Exercise directions
All of the data is to be printed exactly, though the images must be left off.

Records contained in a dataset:
————

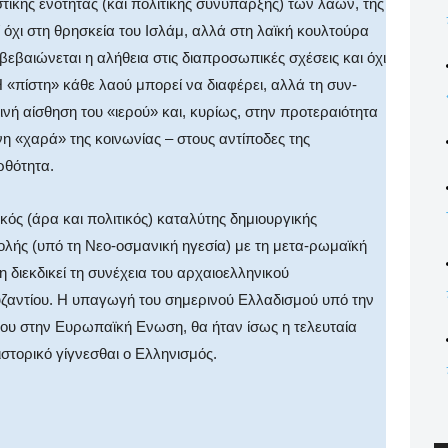
τικής ενότητας (και πολιτικής συνύπαρξης) των λαών, της
 όχι στη θρησκεία του Ισλάμ, αλλά στη λαϊκή κουλτούρα
βεβαιώνεται η αλήθεια στις διαπροσωπικές σχέσεις και όχι
«πίστη» κάθε λαού μπορεί να διαφέρει, αλλά τη συν-
ινή αίσθηση του «ιερού» και, κυρίως, στην προτεραιότητα
«χαρά» της κοινωνίας – στους αντίποδες της
ρθότητα.
ικός (άρα και πολιτικός) καταλύτης δημιουργικής
λής (υπό τη Νεο-οσμανική ηγεσία) με τη μετα-ρωμαϊκή
 διεκδικεί τη συνέχεια του αρχαιοελληνικού
υζαντίου. Η υπαγωγή του σημερινού Ελλαδισμού υπό την
ου στην Ευρωπαϊκή Ενωση, θα ήταν ίσως η τελευταία
ιστορικό γίγνεσθαι ο Ελληνισμός.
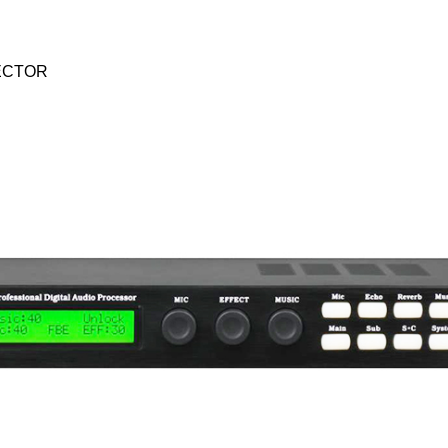
ECTOR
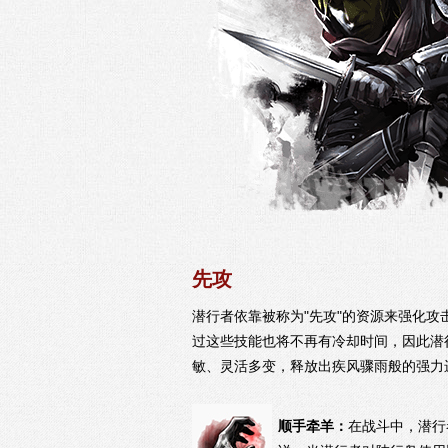
先攻
潜行者依靠被称为"先攻"的资源来强化
过这些技能也将不再有冷却时间，因此潜
敏、灵活多变，释放出疾风骤雨般的强力
顺手牵羊：
在战斗中，潜行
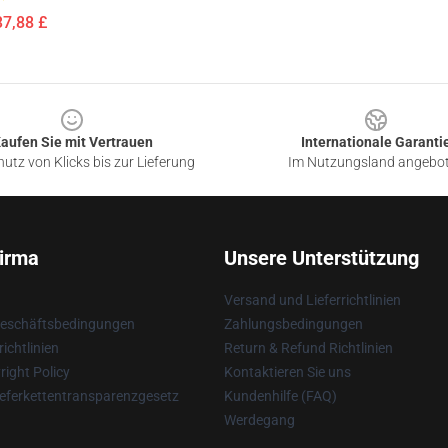
37,88 £
aufen Sie mit Vertrauen
Internationale Garanti
utz von Klicks bis zur Lieferung
Im Nutzungsland angebo
irma
Unsere Unterstützung
Versand und Lieferrichtlinien
Geschäftsbedingungen
Zahlungsbedingungen
ichtlinien
Return & Refund Richtlinien
ight Policy
Kontaktieren Sie uns
eferkettentransparenzgesetz
Kundenhilfe (FAQ)
Werdegang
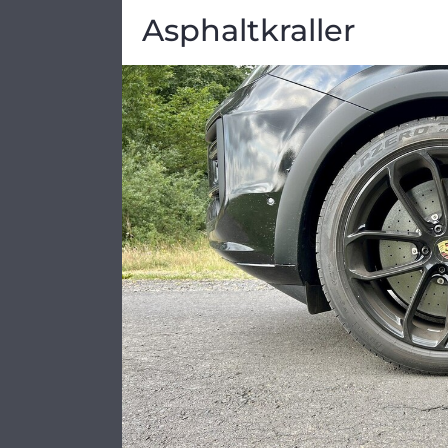
Asphaltkraller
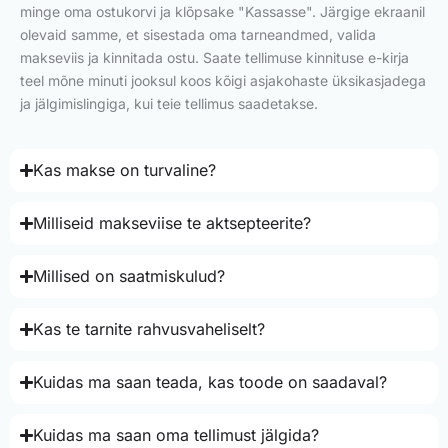
minge oma ostukorvi ja klõpsake "Kassasse". Järgige ekraanil
olevaid samme, et sisestada oma tarneandmed, valida
makseviis ja kinnitada ostu. Saate tellimuse kinnituse e-kirja
teel mõne minuti jooksul koos kõigi asjakohaste üksikasjadega
ja jälgimislingiga, kui teie tellimus saadetakse.
Kas makse on turvaline?
Milliseid makseviise te aktsepteerite?
Millised on saatmiskulud?
Kas te tarnite rahvusvaheliselt?
Kuidas ma saan teada, kas toode on saadaval?
Kuidas ma saan oma tellimust jälgida?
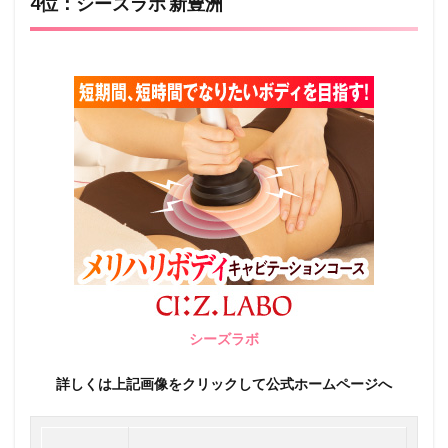
4位：シーズラボ 新豊洲
シーズラボ
詳しくは上記画像をクリックして公式ホームページへ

————

Output for this task
τικής ενότητας (και πολιτικής συνύπαρξης) των λαών, της
 όχι στη θρησκεία του Ισλάμ, αλλά στη λαϊκή κουλτούρα
βεβαιώνεται η αλήθεια στις διαπροσωπικές σχέσεις και όχι
«πίστη» κάθε λαού μπορεί να διαφέρει, αλλά τη συν-
ινή αίσθηση του «ιερού» και, κυρίως, στην προτεραιότητα
«χαρά» της κοινωνίας – στους αντίποδες της
ρθότητα.
ικός (άρα και πολιτικός) καταλύτης δημιουργικής
λής (υπό τη Νεο-οσμανική ηγεσία) με τη μετα-ρωμαϊκή
 διεκδικεί τη συνέχεια του αρχαιοελληνικού
υζαντίου. Η υπαγωγή του σημερινού Ελλαδισμού υπό την
ου στην Ευρωπαϊκή Ενωση, θα ήταν ίσως η τελευταία
ιστορικό γίγνεσθαι ο Ελληνισμός.
ECTOR
先攻
潜行者依靠被称为"先攻"的资源来强化
过这些技能也将不再有冷却时间，因此潜
敏、灵活多变，释放出疾风骤雨般的强力
顺手牵羊：
在战斗中，潜行
37,88 £
aufen Sie mit Vertrauen
Internationale Garanti
utz von Klicks bis zur Lieferung
Im Nutzungsland angebo
irma
Unsere Unterstützung
Versand und Lieferrichtlinien
Geschäftsbedingungen
Zahlungsbedingungen
ichtlinien
Return & Refund Richtlinien
ight Policy
Kontaktieren Sie uns
eferkettentransparenzgesetz
Kundenhilfe (FAQ)
Werdegang
Asphaltkraller
minge oma ostukorvi ja klõpsake "Kassasse". Järgige ekraanil
olevaid samme, et sisestada oma tarneandmed, valida
makseviis ja kinnitada ostu. Saate tellimuse kinnituse e-kirja
teel mõne minuti jooksul koos kõigi asjakohaste üksikasjadega
ja jälgimislingiga, kui teie tellimus saadetakse.
Kas makse on turvaline?
Milliseid makseviise te aktsepteerite?
Millised on saatmiskulud?
Kas te tarnite rahvusvaheliselt?
Kuidas ma saan teada, kas toode on saadaval?
Kuidas ma saan oma tellimust jälgida?
4位：シーズラボ 新豊洲
シーズラボ
詳しくは上記画像をクリックして公式ホームページへ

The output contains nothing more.